Around that time, they noticed the game skyrocketing in popularity. In July 2019, Epic Games held its biggest in-person tournament, the Fornite World Cup, at Arthur Ashe Stadium, home of the U.S. Open, in Queens, New York. The game continued to grow its legions of fans, but by early 2020, gamers were forced back to playing online from their homes as the coronavirus shut things down.
For fans like Martinez, Fornite wasn’t just a game, but a door to an online community. And in some cases, those encounters transcended virtual gaming sessions and turned into real-life friendships.
Earlier this year, after Martinez started sharing his costume pieces on Instagram, he heard from Steve McCoy, a collector from Tennessee who was particularly interested in a gold crown Martinez had made. The crown was so well-designed, McCoy said, that he asked if Martinez could make the accompanying mask too. Eventually, Martinez designed the entire costume for McCoy.
As soon as the tournament in Raleigh was announced, Martinez, McCoy and their friends started making plans. They saved up for plane tickets, found a local seamstress to make proper costumes for them and booked an Airbnb for their two-day stay here.

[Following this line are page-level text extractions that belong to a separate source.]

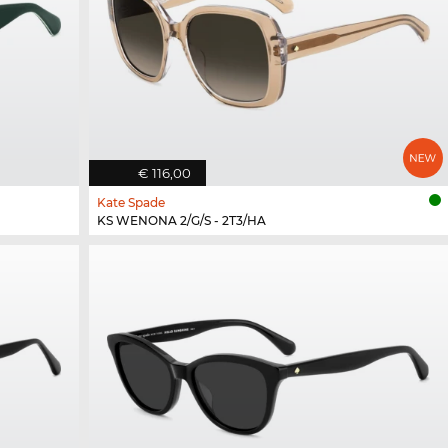
€ 116,00
Kate Spade
KS WENONA 2/G/S - 2T3/HA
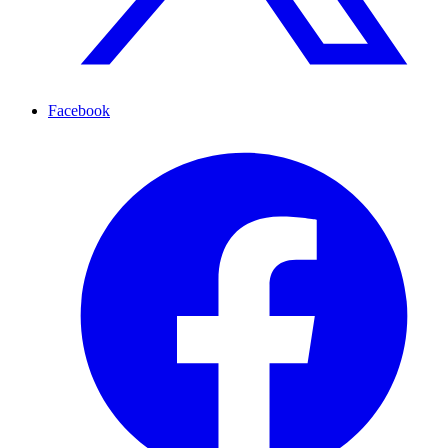
Facebook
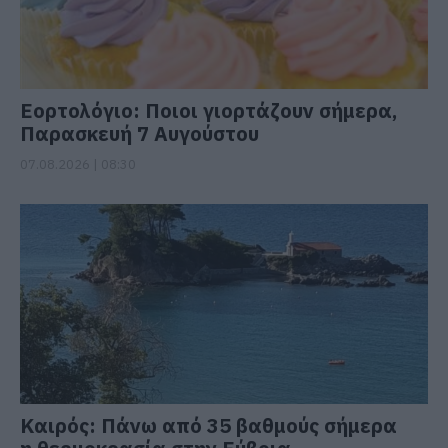
Εορτολόγιο: Ποιοι γιορτάζουν σήμερα,
Παρασκευή 7 Αυγούστου
07.08.2026 | 08:30
Καιρός: Πάνω από 35 βαθμούς σήμερα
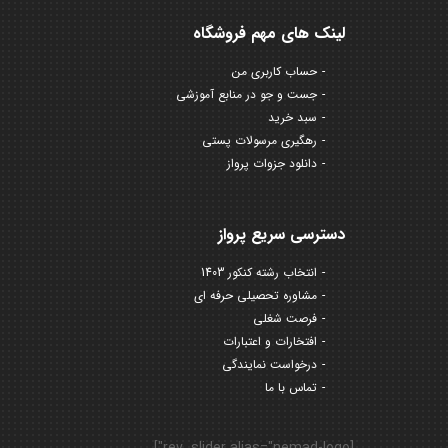
لینک های مهم فروشگاه
حساب کاربری من
جست و جو در منابع آموزشی
سبد خرید
رهگیری مرسولات پستی
دانلود جزوات پرواز
دسترسی سریع پرواز
انتخاب رشته کنکور 1403
مشاوره تحصیلی حرفه ای
فرصت شغلی
افتخارات و اعتبارات
درخواست نمایندگی
تماس با ما
[rev_slider alias="nemad-logo"]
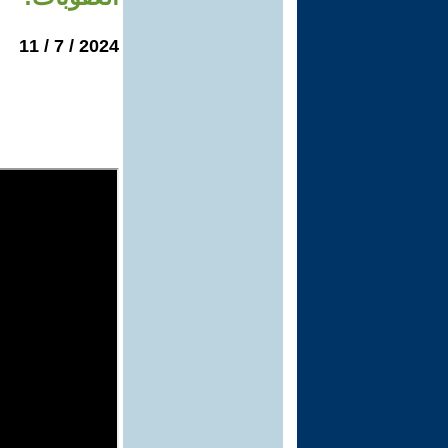
2024 / 7 / 11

Triangle a “perfect storm” for future tournaments
Like many other parents who had bought tickets for the tournament, state Rep. Jason Saine stopped by the tournament on Saturday afternoon for his 14-year-old son Jackson, a big fan who started playing Fornite years ago, and got his father interested in the game as well.
Looking up at the giant screens displaying an ongoing match, Saine, a Republican from Lincoln County, said the tournament felt “like a mini Superbowl.”
Saine has said he and his son have long enjoyed playing video games, but he first developed an appreciation for the economic impact of tournaments like these when his son persuaded him to take the entire family to New York for the 2019 World Cup.
The massive gathering of Fortnite fans would convince Saine that North Carolina shouldn’t be passing up on a potentially significant opportunity to cultivate homegrown esports tournaments and attract the immense fan bases of games like Fortnite, and their tourism dollars.
“It’s a big shot in the arm,” Saine said of the tournament’s economic impact, noting that organizers had managed to fill a convention center on a weekend when so many other things, including football games, were going on.
Saine said he had explored the possibility of other cities in North Carolina hosting their own tournaments in the future, but in the meantime, he said cities like Raleigh and Charlotte were well-positioned to continue taking advantage of these opportunities.
“We’ve really got an ecosystem when you think about our education sector, our workforce, Epic Games being here, the tech companies that are here — it’s kind of a perfect storm,” Saine said.